What was waiting for me at the post office after the summer holidays.  Thanks Ivy!

Another beat-the-post-summer-blues care package in the mail.  Thanks Kathy!  Yum yum…

A "it's-not-Valentine's-Day, I-love-you-anyway" present from Monsieur.  He didn't read the marketing tagline "Pour les hommes, qui aiment les femmes, qui aiment les hommes, qui font la cuisine"
Translation:  For men, who love women, who love men, who love to cook.

The most prominent landmark nearest to us, The Panthéon (being refurbished).

The café and restaurant scene of our neighbourhood.

The trudge uphill to home, scooter style.

Our street.

Our street, from another angle.

The courtyard of the secondary school Anaïs will go to in a couple of years, 3 minutes' walk.

Monsieur himself went to the same school, Lycée Henri IV.

Me trying to be creative on the staircase of the school.

Picnic while the weather says we can.

No, no, its not a factory using child labour!  Just a metal art workshop.  

The kind of shoe I don't wear on the cobbled streets of Paris.

An autumn morning on our last visit to Sturget in October.

Elise:  Do you want to be scary or beautiful?
Anaïs:  Can I not be both?

Roasting chestnut and toasting marshmallows on Halloween night, a much warmer option to trick-or-treating out in the rain.

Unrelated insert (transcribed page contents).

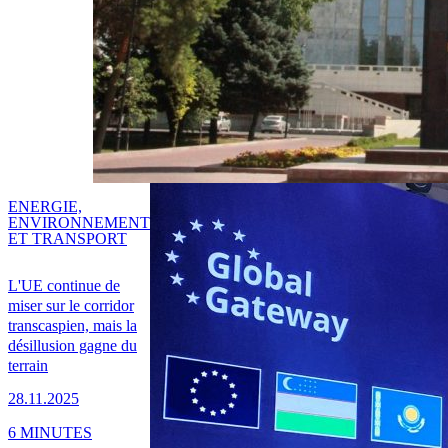
ENERGIE,
ENVIRONNEMENT
ET TRANSPORT
L'UE continue de
miser sur le corridor
transcaspien, mais la
désillusion gagne du
terrain
28.11.2025
6 MINUTES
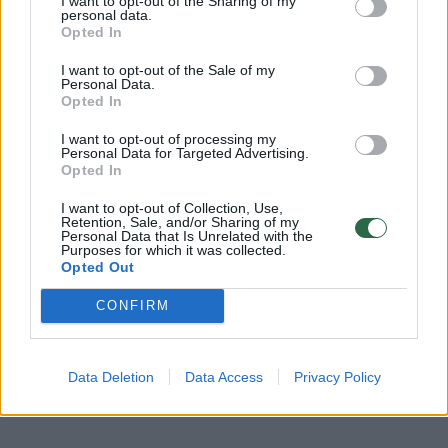
I want to opt-out of the Sharing of my
personal data.
Opted In
I want to opt-out of the Sale of my
Personal Data.
Komentuoti po šiuo straipsniu
Opted In
I want to opt-out of processing my
Komentuoti gali tik Lrytas registruoti vartotojai.
Personal Data for Targeted Advertising.
Prisijunkite prie registruotų vartotojų
Opted In
bendruomenės ir bendraukite komentaruose!
I want to opt-out of Collection, Use,
Retention, Sale, and/or Sharing of my
Personal Data that Is Unrelated with the
Purposes for which it was collected.
Opted Out
Rodyti komentarus
CONFIRM
Prisijungti komentatoriams
Data Deletion
Data Access
Privacy Policy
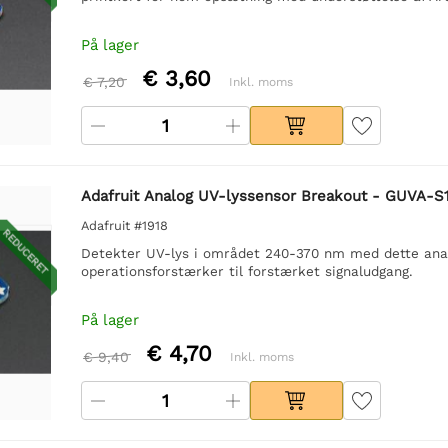
På lager
€ 3,60
€ 7,20
Inkl. moms
Adafruit Analog UV-lyssensor Breakout - GUVA-S
Adafruit #1918
REDUCERET
Detekter UV-lys i området 240-370 nm med dette ana
operationsforstærker til forstærket signaludgang.
På lager
€ 4,70
€ 9,40
Inkl. moms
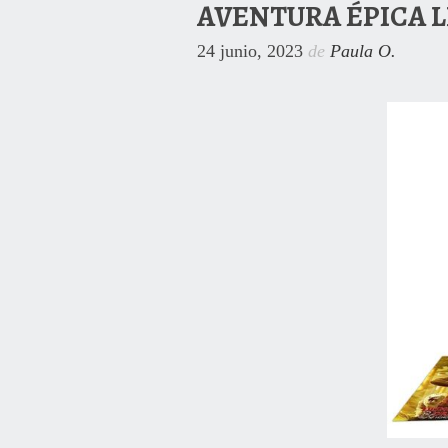
AVENTURA ÉPICA L
24 junio, 2023
de
Paula O.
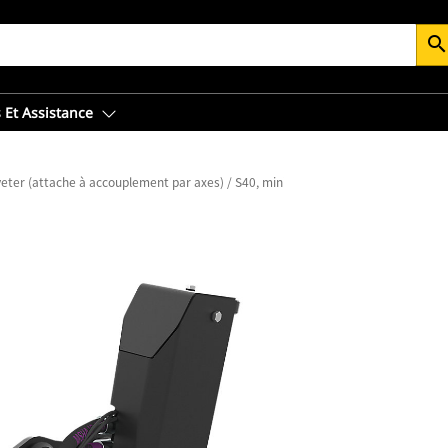
searc
 Et Assistance
veter (attache à accouplement par axes) / S40, minipelles hydrauliques de 2 ton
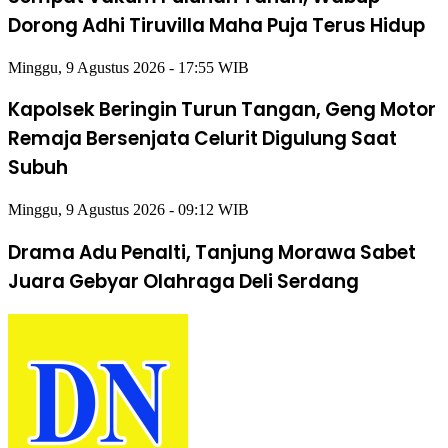
Dorong Adhi Tiruvilla Maha Puja Terus Hidup
Minggu, 9 Agustus 2026 - 17:55 WIB
Kapolsek Beringin Turun Tangan, Geng Motor
Remaja Bersenjata Celurit Digulung Saat
Subuh
Minggu, 9 Agustus 2026 - 09:12 WIB
Drama Adu Penalti, Tanjung Morawa Sabet
Juara Gebyar Olahraga Deli Serdang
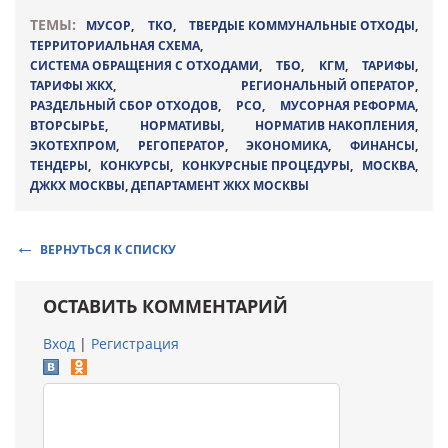
ТЕМЫ:
МУСОР
,
ТКО
,
ТВЕРДЫЕ КОММУНАЛЬНЫЕ ОТХОДЫ
,
ТЕРРИТОРИАЛЬНАЯ СХЕМА
,
СИСТЕМА ОБРАЩЕНИЯ С ОТХОДАМИ
,
ТБО
,
КГМ
,
ТАРИФЫ
,
ТАРИФЫ ЖКХ
,
РЕГИОНАЛЬНЫЙ ОПЕРАТОР
,
РАЗДЕЛЬНЫЙ СБОР ОТХОДОВ
,
РСО
,
МУСОРНАЯ РЕФОРМА
,
ВТОРСЫРЬЕ
,
НОРМАТИВЫ
,
НОРМАТИВ НАКОПЛЕНИЯ
,
ЭКОТЕХПРОМ
,
РЕГОПЕРАТОР
,
ЭКОНОМИКА
,
ФИНАНСЫ
,
ТЕНДЕРЫ
,
КОНКУРСЫ
,
КОНКУРСНЫЕ ПРОЦЕДУРЫ
,
МОСКВА
,
ДЖКХ МОСКВЫ
,
ДЕПАРТАМЕНТ ЖКХ МОСКВЫ
ВЕРНУТЬСЯ К СПИСКУ
ОСТАВИТЬ КОММЕНТАРИЙ
Вход
|
Регистрация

Bigger people get bigger fires.  Deal with it.  Save us some marshmallows grand-pére!

A recurrent conversation...
Girls:  Mama, can we have a horse?
Me:  No.
Girls:  Mama, can we have a dog?
Me:  No.
Girls:  Mama, can we just take the neighbour's cat home?

Mission: baguette from the village boulangerie.  
Mission accomplished, plus a detour to the tabac-presse for some magazines.
Always works with papa.  Mmm… any surprise?

Dahlias and a rose... at the Jardin des Plantes.

Keong visited with his mum and aunt.  Anaïs pictured in the background.  Can't help herself, dancing up the bank.

The reason why we live this charmed life, and why most of the above is possible.  Merci, Monsieur!